[Brief]: Copy verbatim the block of lines in the entries below whose first line contains "線は送電設備から火が出た影響で運転を見" and whose last line contains "新型車両導入でも2路線直通可能". Leave out all other lines.

BEGIN Records for the exercise

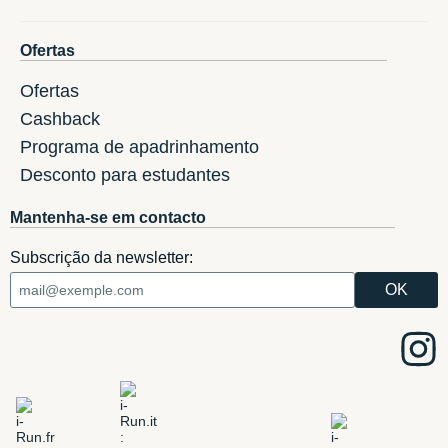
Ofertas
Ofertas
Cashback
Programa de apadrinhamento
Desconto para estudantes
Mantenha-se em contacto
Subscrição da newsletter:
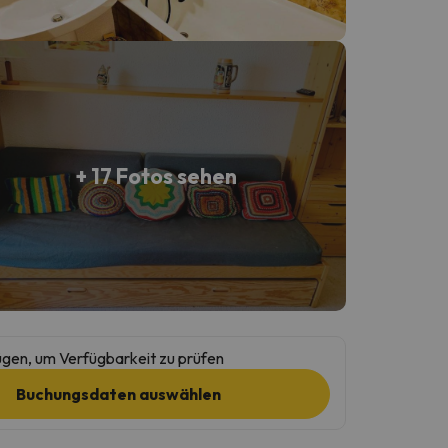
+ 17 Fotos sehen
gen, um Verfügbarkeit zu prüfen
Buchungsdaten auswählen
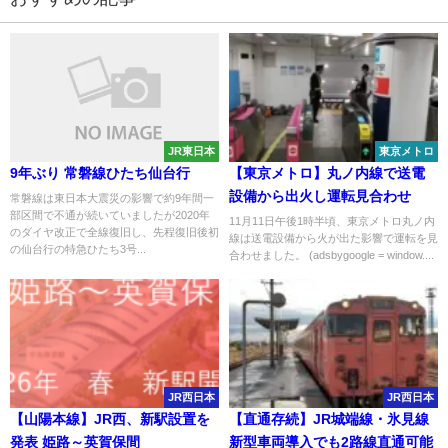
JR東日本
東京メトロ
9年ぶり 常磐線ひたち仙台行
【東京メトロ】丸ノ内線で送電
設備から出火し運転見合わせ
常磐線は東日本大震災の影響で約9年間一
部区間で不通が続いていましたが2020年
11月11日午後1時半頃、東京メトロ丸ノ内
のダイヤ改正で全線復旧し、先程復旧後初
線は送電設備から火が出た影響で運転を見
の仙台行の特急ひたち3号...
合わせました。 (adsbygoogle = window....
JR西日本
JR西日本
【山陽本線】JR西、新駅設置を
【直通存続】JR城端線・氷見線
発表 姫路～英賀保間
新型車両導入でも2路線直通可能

END Records for the exercise
BEGIN Records for the exercise

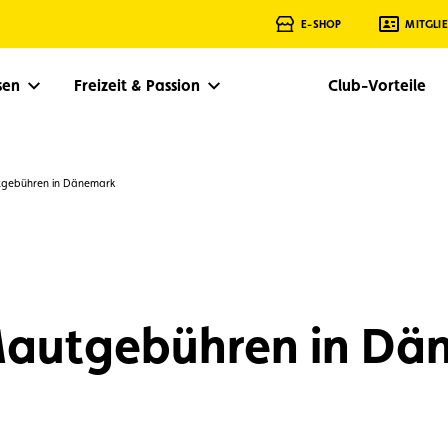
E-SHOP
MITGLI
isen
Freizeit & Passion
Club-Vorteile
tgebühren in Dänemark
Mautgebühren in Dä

END Records for the exercise
BEGIN Records for the exercise

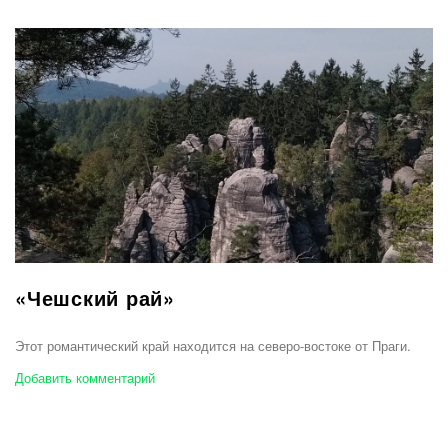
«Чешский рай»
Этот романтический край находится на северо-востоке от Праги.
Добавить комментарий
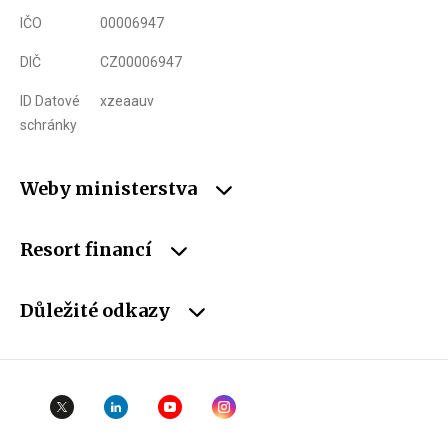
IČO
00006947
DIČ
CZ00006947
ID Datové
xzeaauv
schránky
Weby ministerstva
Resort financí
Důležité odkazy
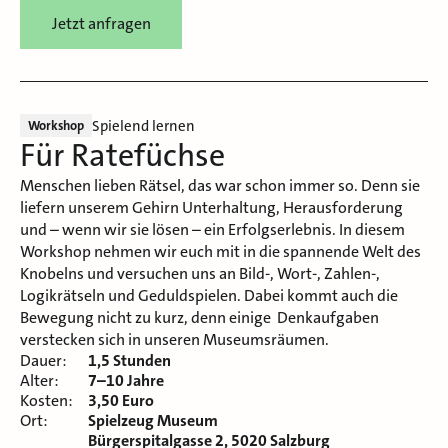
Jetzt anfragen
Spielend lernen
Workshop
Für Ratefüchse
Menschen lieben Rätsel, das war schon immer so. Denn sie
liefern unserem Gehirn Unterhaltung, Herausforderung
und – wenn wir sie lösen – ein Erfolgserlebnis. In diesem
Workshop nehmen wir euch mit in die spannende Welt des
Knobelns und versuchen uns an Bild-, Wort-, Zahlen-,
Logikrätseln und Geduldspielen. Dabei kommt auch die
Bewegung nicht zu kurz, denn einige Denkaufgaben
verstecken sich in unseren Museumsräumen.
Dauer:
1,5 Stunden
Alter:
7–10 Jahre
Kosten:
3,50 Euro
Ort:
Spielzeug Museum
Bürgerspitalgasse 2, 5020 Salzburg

END Records for the exercise

[Result of this exercise]:
線は送電設備から火が出た影響で運転を見
の仙台行の特急ひたち3号...
合わせました。 (adsbygoogle = window....
JR西日本
JR西日本
【山陽本線】JR西、新駅設置を
【直通存続】JR城端線・氷見線
発表 姫路～英賀保間
新型車両導入でも2路線直通可能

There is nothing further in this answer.